Data to process below:

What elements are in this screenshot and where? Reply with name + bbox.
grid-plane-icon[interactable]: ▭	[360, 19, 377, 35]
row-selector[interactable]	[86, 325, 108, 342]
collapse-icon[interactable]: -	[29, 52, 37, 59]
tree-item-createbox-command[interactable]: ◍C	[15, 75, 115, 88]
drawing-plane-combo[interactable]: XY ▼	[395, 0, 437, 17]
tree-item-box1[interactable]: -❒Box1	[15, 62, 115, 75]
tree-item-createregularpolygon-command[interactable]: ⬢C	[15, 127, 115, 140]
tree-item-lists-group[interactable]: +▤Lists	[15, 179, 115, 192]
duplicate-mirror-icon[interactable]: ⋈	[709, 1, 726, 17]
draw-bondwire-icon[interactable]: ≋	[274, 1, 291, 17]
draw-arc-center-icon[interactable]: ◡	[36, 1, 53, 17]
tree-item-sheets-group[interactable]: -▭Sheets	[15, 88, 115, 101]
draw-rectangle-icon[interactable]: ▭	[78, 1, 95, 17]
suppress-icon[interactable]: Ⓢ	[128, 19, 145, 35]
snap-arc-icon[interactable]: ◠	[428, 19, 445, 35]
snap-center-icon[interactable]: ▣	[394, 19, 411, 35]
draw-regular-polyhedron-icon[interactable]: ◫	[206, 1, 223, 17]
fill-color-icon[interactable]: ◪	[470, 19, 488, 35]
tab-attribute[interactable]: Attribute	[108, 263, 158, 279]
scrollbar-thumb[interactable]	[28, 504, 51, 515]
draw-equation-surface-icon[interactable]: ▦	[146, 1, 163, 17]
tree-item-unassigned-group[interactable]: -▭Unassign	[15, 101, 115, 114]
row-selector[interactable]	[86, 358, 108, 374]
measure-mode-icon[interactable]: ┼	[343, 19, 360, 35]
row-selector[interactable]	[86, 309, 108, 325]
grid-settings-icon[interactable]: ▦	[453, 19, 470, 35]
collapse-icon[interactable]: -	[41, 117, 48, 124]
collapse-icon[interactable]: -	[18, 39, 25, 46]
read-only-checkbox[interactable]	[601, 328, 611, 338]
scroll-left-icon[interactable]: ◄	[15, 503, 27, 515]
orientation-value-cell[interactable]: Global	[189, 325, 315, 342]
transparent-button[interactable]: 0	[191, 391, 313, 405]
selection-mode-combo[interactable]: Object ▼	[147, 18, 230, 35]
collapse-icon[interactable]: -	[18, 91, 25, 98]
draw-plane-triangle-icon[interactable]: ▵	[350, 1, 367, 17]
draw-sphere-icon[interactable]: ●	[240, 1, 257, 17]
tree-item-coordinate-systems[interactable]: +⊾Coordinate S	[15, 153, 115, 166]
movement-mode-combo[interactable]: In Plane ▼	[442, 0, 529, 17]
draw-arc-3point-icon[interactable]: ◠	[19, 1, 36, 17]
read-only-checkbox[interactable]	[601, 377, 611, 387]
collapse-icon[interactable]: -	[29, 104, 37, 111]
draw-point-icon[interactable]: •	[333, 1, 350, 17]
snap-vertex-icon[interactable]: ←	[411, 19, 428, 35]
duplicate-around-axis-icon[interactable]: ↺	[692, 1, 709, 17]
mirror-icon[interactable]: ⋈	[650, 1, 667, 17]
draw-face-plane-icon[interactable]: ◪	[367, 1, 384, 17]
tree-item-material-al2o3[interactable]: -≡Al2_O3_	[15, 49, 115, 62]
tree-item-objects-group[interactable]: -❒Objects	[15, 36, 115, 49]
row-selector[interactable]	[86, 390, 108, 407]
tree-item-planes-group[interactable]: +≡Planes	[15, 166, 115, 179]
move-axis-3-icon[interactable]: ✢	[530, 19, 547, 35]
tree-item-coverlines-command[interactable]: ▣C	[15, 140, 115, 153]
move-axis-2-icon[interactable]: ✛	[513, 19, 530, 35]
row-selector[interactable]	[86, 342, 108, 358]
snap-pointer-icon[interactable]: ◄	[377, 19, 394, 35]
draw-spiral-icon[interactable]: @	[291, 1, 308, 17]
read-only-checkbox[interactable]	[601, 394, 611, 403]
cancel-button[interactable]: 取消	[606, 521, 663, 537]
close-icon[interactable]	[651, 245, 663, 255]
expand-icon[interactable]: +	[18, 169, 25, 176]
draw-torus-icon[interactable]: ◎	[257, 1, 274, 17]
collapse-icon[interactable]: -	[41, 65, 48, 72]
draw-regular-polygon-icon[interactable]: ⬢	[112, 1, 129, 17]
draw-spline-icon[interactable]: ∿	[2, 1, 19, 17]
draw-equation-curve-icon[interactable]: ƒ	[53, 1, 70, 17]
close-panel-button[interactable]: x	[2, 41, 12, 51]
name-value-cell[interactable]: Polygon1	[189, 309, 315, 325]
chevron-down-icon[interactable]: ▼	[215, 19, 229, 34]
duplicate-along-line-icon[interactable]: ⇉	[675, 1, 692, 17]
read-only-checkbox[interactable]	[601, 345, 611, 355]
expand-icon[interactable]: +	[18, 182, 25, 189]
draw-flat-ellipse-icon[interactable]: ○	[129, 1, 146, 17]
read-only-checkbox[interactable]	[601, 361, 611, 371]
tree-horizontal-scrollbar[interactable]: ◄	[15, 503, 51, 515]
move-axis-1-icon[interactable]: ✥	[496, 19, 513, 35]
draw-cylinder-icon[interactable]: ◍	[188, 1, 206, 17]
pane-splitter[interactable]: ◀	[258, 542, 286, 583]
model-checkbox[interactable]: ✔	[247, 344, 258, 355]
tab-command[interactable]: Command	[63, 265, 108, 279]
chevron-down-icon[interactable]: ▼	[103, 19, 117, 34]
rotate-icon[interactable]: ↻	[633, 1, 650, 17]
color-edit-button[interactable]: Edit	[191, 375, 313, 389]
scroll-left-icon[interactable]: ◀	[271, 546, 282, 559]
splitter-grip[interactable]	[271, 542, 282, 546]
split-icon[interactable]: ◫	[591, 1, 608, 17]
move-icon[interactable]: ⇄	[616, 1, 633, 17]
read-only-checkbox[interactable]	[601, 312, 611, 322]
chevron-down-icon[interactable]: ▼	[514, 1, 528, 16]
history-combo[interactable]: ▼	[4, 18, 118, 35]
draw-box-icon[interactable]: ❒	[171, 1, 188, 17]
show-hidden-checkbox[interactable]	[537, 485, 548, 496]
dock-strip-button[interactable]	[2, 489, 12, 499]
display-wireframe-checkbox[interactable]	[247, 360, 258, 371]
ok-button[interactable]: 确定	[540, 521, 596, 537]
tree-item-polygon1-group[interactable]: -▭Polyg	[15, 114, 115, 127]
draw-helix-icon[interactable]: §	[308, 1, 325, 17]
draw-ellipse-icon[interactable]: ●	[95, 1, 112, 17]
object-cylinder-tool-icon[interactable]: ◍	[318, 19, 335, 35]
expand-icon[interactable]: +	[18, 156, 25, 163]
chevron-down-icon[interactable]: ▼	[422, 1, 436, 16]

End of Data to process.

> _Work order_: Copy each line of the data that contains the word "mirror", leaving the other lines out.

> _Answer to this task_:
duplicate-mirror-icon[interactable]: ⋈	[709, 1, 726, 17]
mirror-icon[interactable]: ⋈	[650, 1, 667, 17]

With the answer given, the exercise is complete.